══ Excerpted records

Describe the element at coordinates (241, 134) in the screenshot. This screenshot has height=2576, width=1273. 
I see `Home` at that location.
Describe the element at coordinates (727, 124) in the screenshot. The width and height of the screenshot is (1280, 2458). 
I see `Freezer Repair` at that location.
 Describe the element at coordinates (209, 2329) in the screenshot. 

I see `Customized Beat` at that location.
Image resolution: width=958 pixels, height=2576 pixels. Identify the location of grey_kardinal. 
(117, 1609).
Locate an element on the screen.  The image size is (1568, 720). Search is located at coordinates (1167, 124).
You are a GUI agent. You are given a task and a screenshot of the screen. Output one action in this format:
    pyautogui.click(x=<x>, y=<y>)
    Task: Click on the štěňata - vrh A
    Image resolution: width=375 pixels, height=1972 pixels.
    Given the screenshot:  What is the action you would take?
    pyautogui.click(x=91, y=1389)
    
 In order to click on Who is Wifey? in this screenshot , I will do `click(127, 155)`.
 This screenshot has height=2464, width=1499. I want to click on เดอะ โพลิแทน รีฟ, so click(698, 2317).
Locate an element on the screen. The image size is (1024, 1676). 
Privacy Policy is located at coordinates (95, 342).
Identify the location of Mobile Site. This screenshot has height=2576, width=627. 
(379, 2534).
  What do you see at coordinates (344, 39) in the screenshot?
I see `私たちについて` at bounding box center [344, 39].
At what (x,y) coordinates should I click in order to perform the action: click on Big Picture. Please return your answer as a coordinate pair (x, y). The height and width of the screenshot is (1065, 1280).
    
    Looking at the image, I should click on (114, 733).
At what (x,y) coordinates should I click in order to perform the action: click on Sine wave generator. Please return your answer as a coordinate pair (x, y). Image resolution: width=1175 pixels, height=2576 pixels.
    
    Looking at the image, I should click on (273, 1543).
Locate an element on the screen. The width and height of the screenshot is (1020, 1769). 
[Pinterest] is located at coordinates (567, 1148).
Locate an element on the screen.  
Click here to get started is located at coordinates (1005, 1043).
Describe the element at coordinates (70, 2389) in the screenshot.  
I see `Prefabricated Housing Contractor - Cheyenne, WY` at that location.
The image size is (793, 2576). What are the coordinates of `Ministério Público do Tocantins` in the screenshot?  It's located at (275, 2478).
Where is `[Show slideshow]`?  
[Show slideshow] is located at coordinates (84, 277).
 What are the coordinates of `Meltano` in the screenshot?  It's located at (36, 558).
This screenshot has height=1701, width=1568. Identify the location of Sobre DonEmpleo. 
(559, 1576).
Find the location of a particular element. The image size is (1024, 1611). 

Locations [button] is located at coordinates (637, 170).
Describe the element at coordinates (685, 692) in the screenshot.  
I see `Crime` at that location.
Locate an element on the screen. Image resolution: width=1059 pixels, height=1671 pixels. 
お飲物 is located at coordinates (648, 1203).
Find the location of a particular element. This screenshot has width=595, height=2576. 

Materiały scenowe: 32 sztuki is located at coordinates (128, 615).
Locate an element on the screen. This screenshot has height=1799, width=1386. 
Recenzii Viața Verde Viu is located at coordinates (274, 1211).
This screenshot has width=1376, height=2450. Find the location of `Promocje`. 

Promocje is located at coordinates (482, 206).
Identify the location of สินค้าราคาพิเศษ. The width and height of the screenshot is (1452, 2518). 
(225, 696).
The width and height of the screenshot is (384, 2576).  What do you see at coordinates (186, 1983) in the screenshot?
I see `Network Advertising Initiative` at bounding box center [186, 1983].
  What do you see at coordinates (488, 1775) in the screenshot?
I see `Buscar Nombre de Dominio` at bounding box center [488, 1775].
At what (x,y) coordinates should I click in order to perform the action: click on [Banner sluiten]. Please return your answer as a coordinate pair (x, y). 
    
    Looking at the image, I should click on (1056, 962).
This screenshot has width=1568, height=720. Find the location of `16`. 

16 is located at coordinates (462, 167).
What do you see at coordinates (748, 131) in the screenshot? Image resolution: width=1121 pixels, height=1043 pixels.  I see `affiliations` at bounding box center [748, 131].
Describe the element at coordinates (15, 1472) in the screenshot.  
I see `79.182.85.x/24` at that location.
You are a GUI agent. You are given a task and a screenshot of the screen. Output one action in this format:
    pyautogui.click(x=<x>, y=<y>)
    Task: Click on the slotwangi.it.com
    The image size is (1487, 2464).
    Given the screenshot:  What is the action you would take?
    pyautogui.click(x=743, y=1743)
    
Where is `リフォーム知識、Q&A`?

════

→ Goal of the exercise
Restate word for word only the lines above from the line containing "Describe the element at coordinates (727, 124)" to the line containing "Task: Click on the štěňata - vrh A", both of them included.

→ Output for this exercise
Describe the element at coordinates (727, 124) in the screenshot. The width and height of the screenshot is (1280, 2458). 
I see `Freezer Repair` at that location.
 Describe the element at coordinates (209, 2329) in the screenshot. 

I see `Customized Beat` at that location.
Image resolution: width=958 pixels, height=2576 pixels. Identify the location of grey_kardinal. 
(117, 1609).
Locate an element on the screen.  The image size is (1568, 720). Search is located at coordinates (1167, 124).
You are a GUI agent. You are given a task and a screenshot of the screen. Output one action in this format:
    pyautogui.click(x=<x>, y=<y>)
    Task: Click on the štěňata - vrh A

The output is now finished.